Clearly, we’re not in Kansas anymore. Nor are we in your grandparents’ Oz. Watching “Return to Oz” as a child, hot on the heels of an original “Wizard of Oz” obsession, was more frightening than words can ever explain. Place yourself in my five-year-old shoes as you watch the Wheelers threaten to tear poor Dorothy to shreds, or as she discovers Princess Mombi’s vast collection of severed heads, from which she selects a different head to wear every single day.
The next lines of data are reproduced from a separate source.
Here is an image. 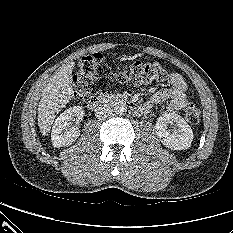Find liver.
I'll use <instances>...</instances> for the list:
<instances>
[{"instance_id":"6515ba94","label":"liver","mask_w":233,"mask_h":233,"mask_svg":"<svg viewBox=\"0 0 233 233\" xmlns=\"http://www.w3.org/2000/svg\"><path fill=\"white\" fill-rule=\"evenodd\" d=\"M75 63L60 67L47 84L38 106V126L45 136L51 129L56 115L73 97L72 70Z\"/></svg>"}]
</instances>
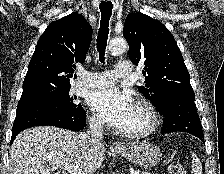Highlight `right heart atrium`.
<instances>
[{
  "label": "right heart atrium",
  "instance_id": "obj_1",
  "mask_svg": "<svg viewBox=\"0 0 224 174\" xmlns=\"http://www.w3.org/2000/svg\"><path fill=\"white\" fill-rule=\"evenodd\" d=\"M90 124L97 129L102 128L103 122L102 120L95 114L90 117Z\"/></svg>",
  "mask_w": 224,
  "mask_h": 174
}]
</instances>
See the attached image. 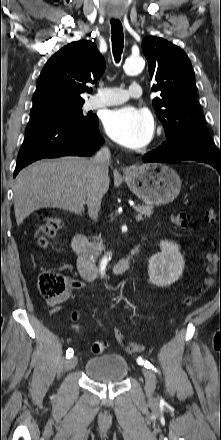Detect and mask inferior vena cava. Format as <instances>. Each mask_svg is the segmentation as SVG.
I'll list each match as a JSON object with an SVG mask.
<instances>
[{"label":"inferior vena cava","instance_id":"inferior-vena-cava-1","mask_svg":"<svg viewBox=\"0 0 221 440\" xmlns=\"http://www.w3.org/2000/svg\"><path fill=\"white\" fill-rule=\"evenodd\" d=\"M110 160V150L107 147H104L89 161L91 181L87 196V206L89 216L93 220H97L98 218V212L105 190V182L109 179L108 167Z\"/></svg>","mask_w":221,"mask_h":440}]
</instances>
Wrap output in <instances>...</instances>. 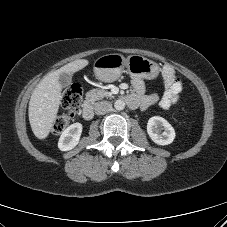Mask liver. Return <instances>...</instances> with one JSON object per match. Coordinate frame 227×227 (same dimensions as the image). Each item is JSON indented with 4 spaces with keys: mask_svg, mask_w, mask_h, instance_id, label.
<instances>
[{
    "mask_svg": "<svg viewBox=\"0 0 227 227\" xmlns=\"http://www.w3.org/2000/svg\"><path fill=\"white\" fill-rule=\"evenodd\" d=\"M88 64L86 59L70 62L44 76L35 88L30 98L28 115L31 129L38 139H45L49 135L58 113L62 91L59 75L75 73Z\"/></svg>",
    "mask_w": 227,
    "mask_h": 227,
    "instance_id": "6515ba94",
    "label": "liver"
}]
</instances>
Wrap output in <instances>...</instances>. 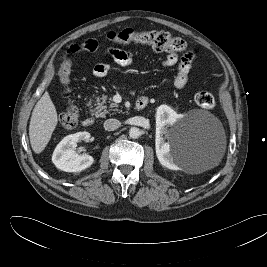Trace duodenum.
<instances>
[{"label": "duodenum", "instance_id": "410a0bca", "mask_svg": "<svg viewBox=\"0 0 267 267\" xmlns=\"http://www.w3.org/2000/svg\"><path fill=\"white\" fill-rule=\"evenodd\" d=\"M148 104V98L145 96H141L136 100L135 108L137 110H143ZM95 123V118L93 116H88L83 119L82 124L85 127L92 126Z\"/></svg>", "mask_w": 267, "mask_h": 267}]
</instances>
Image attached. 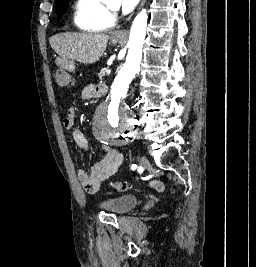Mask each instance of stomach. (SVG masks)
Returning a JSON list of instances; mask_svg holds the SVG:
<instances>
[{
	"mask_svg": "<svg viewBox=\"0 0 256 267\" xmlns=\"http://www.w3.org/2000/svg\"><path fill=\"white\" fill-rule=\"evenodd\" d=\"M114 40L116 36H113ZM119 38L115 40V42H118ZM120 40H123V38H120ZM54 67H74V62H54Z\"/></svg>",
	"mask_w": 256,
	"mask_h": 267,
	"instance_id": "stomach-1",
	"label": "stomach"
}]
</instances>
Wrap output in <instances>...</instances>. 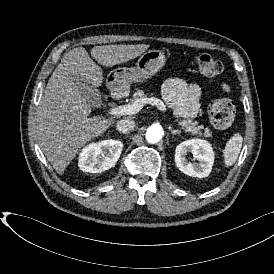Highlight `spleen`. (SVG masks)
I'll use <instances>...</instances> for the list:
<instances>
[{"label":"spleen","mask_w":274,"mask_h":274,"mask_svg":"<svg viewBox=\"0 0 274 274\" xmlns=\"http://www.w3.org/2000/svg\"><path fill=\"white\" fill-rule=\"evenodd\" d=\"M242 144L243 136L239 131L234 132L233 135L227 139L223 149V165L225 168L234 165L242 149Z\"/></svg>","instance_id":"spleen-1"}]
</instances>
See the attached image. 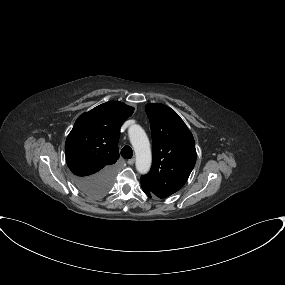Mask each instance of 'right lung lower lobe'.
Masks as SVG:
<instances>
[{"label":"right lung lower lobe","instance_id":"obj_1","mask_svg":"<svg viewBox=\"0 0 285 285\" xmlns=\"http://www.w3.org/2000/svg\"><path fill=\"white\" fill-rule=\"evenodd\" d=\"M116 172V165L108 166L100 172L86 177H74L75 185L90 197L104 195L111 188Z\"/></svg>","mask_w":285,"mask_h":285}]
</instances>
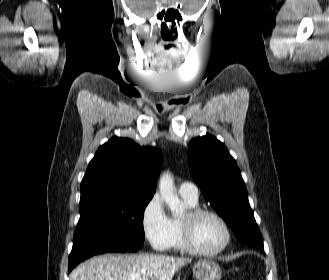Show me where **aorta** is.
<instances>
[{
    "mask_svg": "<svg viewBox=\"0 0 329 280\" xmlns=\"http://www.w3.org/2000/svg\"><path fill=\"white\" fill-rule=\"evenodd\" d=\"M159 192L172 213H183L184 205L176 193L174 180L169 172L163 173V175L160 177Z\"/></svg>",
    "mask_w": 329,
    "mask_h": 280,
    "instance_id": "aorta-1",
    "label": "aorta"
}]
</instances>
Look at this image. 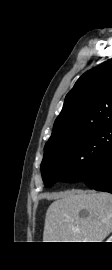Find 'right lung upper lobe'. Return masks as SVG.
<instances>
[{
	"label": "right lung upper lobe",
	"instance_id": "1",
	"mask_svg": "<svg viewBox=\"0 0 112 270\" xmlns=\"http://www.w3.org/2000/svg\"><path fill=\"white\" fill-rule=\"evenodd\" d=\"M112 124V59L87 71L67 94L45 149Z\"/></svg>",
	"mask_w": 112,
	"mask_h": 270
}]
</instances>
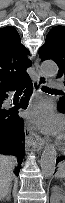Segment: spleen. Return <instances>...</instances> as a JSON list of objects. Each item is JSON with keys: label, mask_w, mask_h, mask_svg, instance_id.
Masks as SVG:
<instances>
[{"label": "spleen", "mask_w": 65, "mask_h": 203, "mask_svg": "<svg viewBox=\"0 0 65 203\" xmlns=\"http://www.w3.org/2000/svg\"><path fill=\"white\" fill-rule=\"evenodd\" d=\"M64 175H65V170H64V167L61 166L56 174V177L57 178H64Z\"/></svg>", "instance_id": "1"}]
</instances>
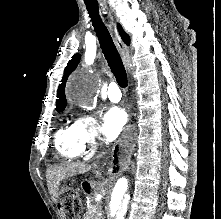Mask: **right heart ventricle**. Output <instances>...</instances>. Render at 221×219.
Segmentation results:
<instances>
[{"label":"right heart ventricle","instance_id":"obj_1","mask_svg":"<svg viewBox=\"0 0 221 219\" xmlns=\"http://www.w3.org/2000/svg\"><path fill=\"white\" fill-rule=\"evenodd\" d=\"M55 147L58 154L68 160L76 159L84 153L74 124L67 125L57 132Z\"/></svg>","mask_w":221,"mask_h":219}]
</instances>
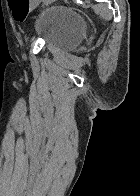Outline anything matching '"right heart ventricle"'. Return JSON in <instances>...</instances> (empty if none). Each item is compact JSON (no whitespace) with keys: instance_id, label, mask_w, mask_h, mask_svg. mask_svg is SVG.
I'll list each match as a JSON object with an SVG mask.
<instances>
[{"instance_id":"1","label":"right heart ventricle","mask_w":140,"mask_h":196,"mask_svg":"<svg viewBox=\"0 0 140 196\" xmlns=\"http://www.w3.org/2000/svg\"><path fill=\"white\" fill-rule=\"evenodd\" d=\"M1 192H34V191H1Z\"/></svg>"}]
</instances>
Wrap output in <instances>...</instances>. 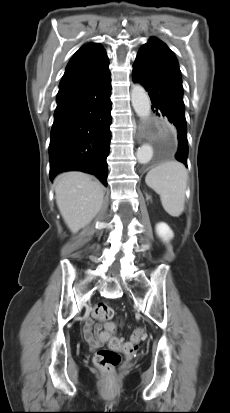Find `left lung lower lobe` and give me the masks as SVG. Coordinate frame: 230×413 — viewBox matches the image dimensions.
Wrapping results in <instances>:
<instances>
[{
  "mask_svg": "<svg viewBox=\"0 0 230 413\" xmlns=\"http://www.w3.org/2000/svg\"><path fill=\"white\" fill-rule=\"evenodd\" d=\"M132 79L148 91L153 111L175 125L178 139L175 158L187 167V126L180 72L157 52L141 48L133 64Z\"/></svg>",
  "mask_w": 230,
  "mask_h": 413,
  "instance_id": "left-lung-lower-lobe-1",
  "label": "left lung lower lobe"
}]
</instances>
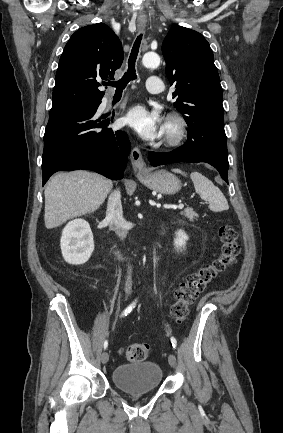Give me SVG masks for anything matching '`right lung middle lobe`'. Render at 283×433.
Here are the masks:
<instances>
[{
	"label": "right lung middle lobe",
	"mask_w": 283,
	"mask_h": 433,
	"mask_svg": "<svg viewBox=\"0 0 283 433\" xmlns=\"http://www.w3.org/2000/svg\"><path fill=\"white\" fill-rule=\"evenodd\" d=\"M90 105H92V104L84 105V106H82V107H85V106H90ZM80 108H81V107H80Z\"/></svg>",
	"instance_id": "dd1d6c3e"
}]
</instances>
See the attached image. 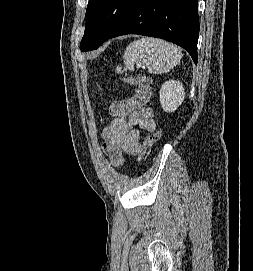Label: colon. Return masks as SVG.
<instances>
[{
  "instance_id": "5ec220e1",
  "label": "colon",
  "mask_w": 253,
  "mask_h": 271,
  "mask_svg": "<svg viewBox=\"0 0 253 271\" xmlns=\"http://www.w3.org/2000/svg\"><path fill=\"white\" fill-rule=\"evenodd\" d=\"M134 83L142 87L150 86L149 80L144 79V78H137L134 80ZM160 136H161L160 130H156L147 135L145 139L144 150L141 154L142 159L146 158L151 153L155 145L158 143Z\"/></svg>"
}]
</instances>
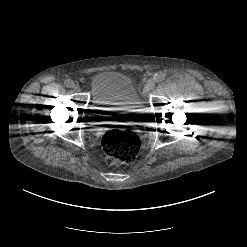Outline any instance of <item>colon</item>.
I'll return each instance as SVG.
<instances>
[{
    "label": "colon",
    "instance_id": "1",
    "mask_svg": "<svg viewBox=\"0 0 247 247\" xmlns=\"http://www.w3.org/2000/svg\"><path fill=\"white\" fill-rule=\"evenodd\" d=\"M101 146L109 165L129 164L136 159L139 153L140 139L130 129H113L103 135Z\"/></svg>",
    "mask_w": 247,
    "mask_h": 247
}]
</instances>
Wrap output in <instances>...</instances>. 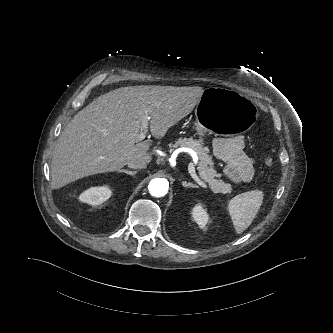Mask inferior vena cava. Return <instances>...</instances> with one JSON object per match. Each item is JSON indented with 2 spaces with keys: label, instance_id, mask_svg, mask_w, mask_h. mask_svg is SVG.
Wrapping results in <instances>:
<instances>
[{
  "label": "inferior vena cava",
  "instance_id": "602c4592",
  "mask_svg": "<svg viewBox=\"0 0 333 333\" xmlns=\"http://www.w3.org/2000/svg\"><path fill=\"white\" fill-rule=\"evenodd\" d=\"M128 167L132 169H144L147 167V163L143 160H131L128 162Z\"/></svg>",
  "mask_w": 333,
  "mask_h": 333
}]
</instances>
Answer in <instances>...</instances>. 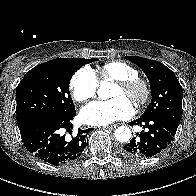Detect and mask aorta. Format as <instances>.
I'll return each instance as SVG.
<instances>
[{"instance_id": "obj_1", "label": "aorta", "mask_w": 196, "mask_h": 196, "mask_svg": "<svg viewBox=\"0 0 196 196\" xmlns=\"http://www.w3.org/2000/svg\"><path fill=\"white\" fill-rule=\"evenodd\" d=\"M111 86V82H108L107 80H102L100 82V87L97 91L98 96L103 100L112 97V94L110 92ZM114 136L119 142H128L131 138V130L127 126H120L115 130Z\"/></svg>"}]
</instances>
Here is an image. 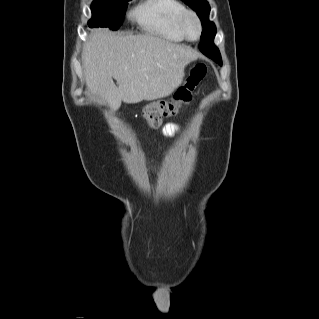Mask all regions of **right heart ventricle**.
Wrapping results in <instances>:
<instances>
[{"mask_svg":"<svg viewBox=\"0 0 319 319\" xmlns=\"http://www.w3.org/2000/svg\"><path fill=\"white\" fill-rule=\"evenodd\" d=\"M186 10L179 0H146L132 12V17L146 33L181 42L185 38L179 32L177 22Z\"/></svg>","mask_w":319,"mask_h":319,"instance_id":"e07e8e85","label":"right heart ventricle"}]
</instances>
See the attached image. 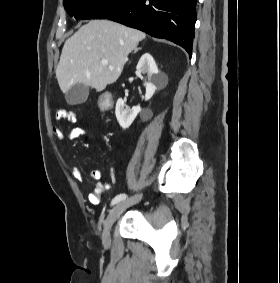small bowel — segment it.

Now, many moons later, I can’t get enough of this film. It paints an honest portrayal of a young girl trapped in a land filled with danger and decay. It’s a horrifically mind-bending masterpiece that still holds up to this day. And it’s also probably the reason why Fairuza Balk went crazy and made “The Craft,” so there’s that.
A film like “Return to Oz” exists for a very simple reason: sometimes we need to be put in our place. There’s nothing like expecting the song-and-dance of the MGM classic and then getting a fistful of screeching wheels to the face instead. As far as I’m concerned, Mr. McFarlane has his work cut out for him in topping this.
Unless he brings back the Wheelers. Please, please, please don’t bring back the Wheelers.